The interactive lectures start by focusing on student questions concerning the project. One question project teams normally ask concerns visualizing the class structure. It is important to choose a tool environment that can visualize important concepts (Barnes and Kölling, 2006). The teacher identifies and discusses different types of solutions with the project teams, supervises them, and provides feedback every week.
The object-oriented website for e-commerce is presented at a seminar, held after approximately seven weeks of the course, together with the other project teams. The students also present lessons learnt from the project. After the seminar, the teacher assesses the project and provides feedback to the students. The students also get more information about the project environment during project implementation. In this case, they have lectures on how to solve easier legal issues arising in an IT project and how to determine when legal assistance will be needed. Processes for managing project procurement include contracts, which are legal documents between a buyer and a seller, which include terms and conditions. The project team seeks support from legal specialists, for example, in contracting, purchasing, and IT law (PMI, 2008). This support is a focus of the course. Another important question concerns the legal aspects of using open-source software when developing an e-commerce website. Table 2 presents the learning outcomes applicable during course execution.
Table 2. Learning outcomes applicable during course execution
Process
Learning outcomes




The 
project 
process





After passing the course, the student should be able to:
2. Analyse and design an IT system using object-oriented, unified modeling language (UML) design elements
3. Understand the principles underlying object-oriented analysis and design
4. Use IT support in implementing an object-oriented system
5. Solve simple legal issues in an IT project 
6. Determine when legal expertise should be consulted in an IT project
4.3.	At course end
At course end, the students’ individual learning process is central. It is important that the students are motivated during the project, which is the carrier of new knowledge in the course. The students have learnt a lot from the project, and now have an opportunity for deeper learning. It is important to involve the students in challenging tasks, some of which should be optional. There should be the possibility of students obtaining a higher grade, such as passing with distinction. This is optional for the students, and in this course the students must complete an individual project-related task.
Some of the students’ learning should also be reflective. Students can, for example, reflect on the knowledge they acquired when starting and executing the course. The students also have the chance to reflect on their choice of program profile. The students should be able to display their learning results in both oral and written forms. Table 3 presents the learning outcomes applicable at the end of the course.
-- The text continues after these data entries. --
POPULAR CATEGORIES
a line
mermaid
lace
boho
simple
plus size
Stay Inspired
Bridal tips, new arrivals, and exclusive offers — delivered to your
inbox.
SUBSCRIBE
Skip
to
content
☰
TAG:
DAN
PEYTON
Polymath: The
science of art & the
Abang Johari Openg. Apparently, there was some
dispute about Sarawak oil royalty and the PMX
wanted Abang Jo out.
Table 3. Learning outcomes applicable at the course end
Process
Learning outcomes

The 
students’ individual learning 
process

After passing the course, the student should be able to:
7. Use a language and set of concepts in explaining an IT project to leadership 
8. Deepen their knowledge within the chosen program profile
9. Present basic legal concepts concerning IT projects
4.4.	Evaluating learning outcomes
As mentioned above, teachers must manage nine learning outcomes in this course, all of which must be planned in detail before the course starts. The students later evaluate these outcomes, normally starting two weeks into the course. This evaluation is conducted as a “muddy cards evaluation”. “Muddy Cards are a variation of the One-Minute Paper technique (Angelo and Cross, 1993) specifically designed to determine gaps in student comprehension”. Each student writes constructive criticism on a small card; the cards are collected, and the students then receive written and oral responses to the criticism. The teacher usually resolves minor issues quickly, discussing them with students during a lecture. In this course the students also evaluated the learning outcome after two weeks. Mid way through the course, another evaluation is conducted, and when the course ends a final evaluation is conducted by the students. The questions used in these evaluations are based on, among other matters, the learning outcomes of the course, and the evaluation questions can be categorized according to the three processes. The teacher starts to plan the next version of the course, during course planning.
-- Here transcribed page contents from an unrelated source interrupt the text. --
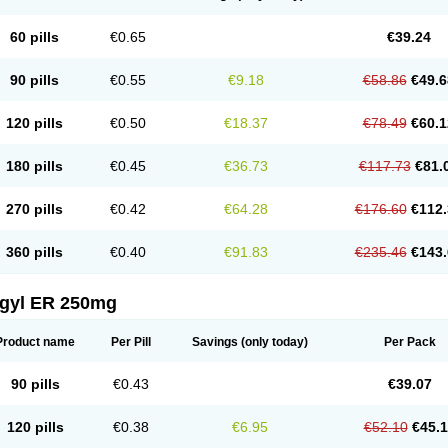
60 pills
€0.65
€39.24
90 pills
€0.55
€9.18
€58.86
€49.6
120 pills
€0.50
€18.37
€78.49
€60.1
180 pills
€0.45
€36.73
€117.73
€81.
270 pills
€0.42
€64.28
€176.60
€112.
360 pills
€0.40
€91.83
€235.46
€143.
agyl ER 250mg
Product name
Per Pill
Savings
(only today)
Per Pack
90 pills
€0.43
€39.07
120 pills
€0.38
€6.95
€52.10
€45.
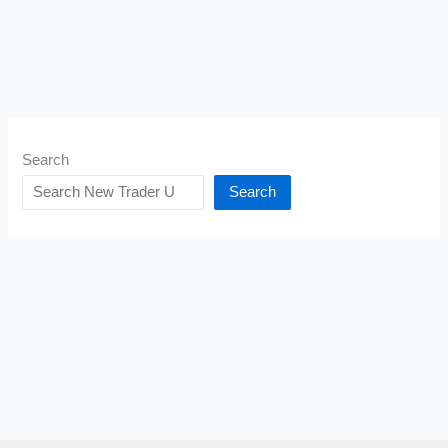
Search
Search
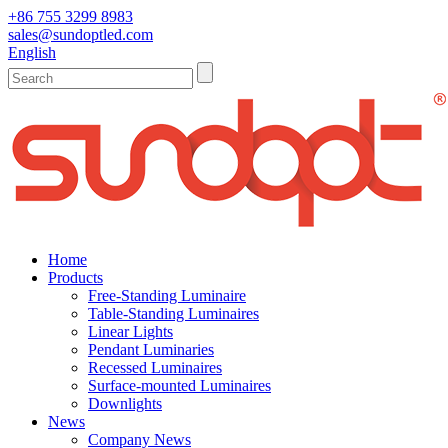
+86 755 3299 8983
sales@sundoptled.com
English
Home
Products
Free-Standing Luminaire
Table-Standing Luminaires
Linear Lights
Pendant Luminaries
Recessed Luminaires
Surface-mounted Luminaires
Downlights
News
Company News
5. CONCLUSIONS AND FURTHER RESEARCH
This paper has highlighted three central concepts: learning outcomes in the syllabus, learning activities in a project-oriented course, and the processes involved in a project-oriented course. The teacher supports student learning by coordinating these central concepts (see Figure 6).
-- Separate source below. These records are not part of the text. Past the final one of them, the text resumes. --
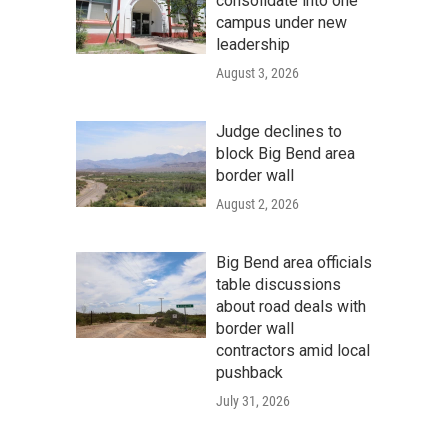
consolidate into one
campus under new
leadership
August 3, 2026
Judge declines to
block Big Bend area
border wall
August 2, 2026
Big Bend area officials
table discussions
about road deals with
border wall
contractors amid local
pushback
July 31, 2026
First, the teacher must design the course by using the learning outcomes set forth in the syllabus. The teacher starts by asking two questions:
“Why are these learning outcomes in the syllabus and what are their purposes?”
By answering these two questions, the teacher can clearly communicate the learning outcomes, throughout the course, to the students. 
Student learning should start at a low conceptual level, indicated by verbs in the learning outcome such as “identify”, and end at a high conceptual level, indicated, for example, by the verb “reflect”. Different learning outcomes are therefore emphasized at the start and end of the course. It is also important for the students to be aware of the learning outcomes. This means that, before the course starts, the teacher must have a broad overview of when to apply particular learning outcomes, which requires preparing and understanding the course flow. By answering why particular outcomes are part of the course syllabus, the teacher can explain, for example, how the course relates to other courses in the program. 
Second, the teacher should formulate a detailed strategy for how to facilitate the learning outcomes, which is done using the learning activities in the project-oriented course. To this end, the teacher asks these two questions:
“How can a student use learning activities during the course, and what learning activities support particular learning outcomes for the student?”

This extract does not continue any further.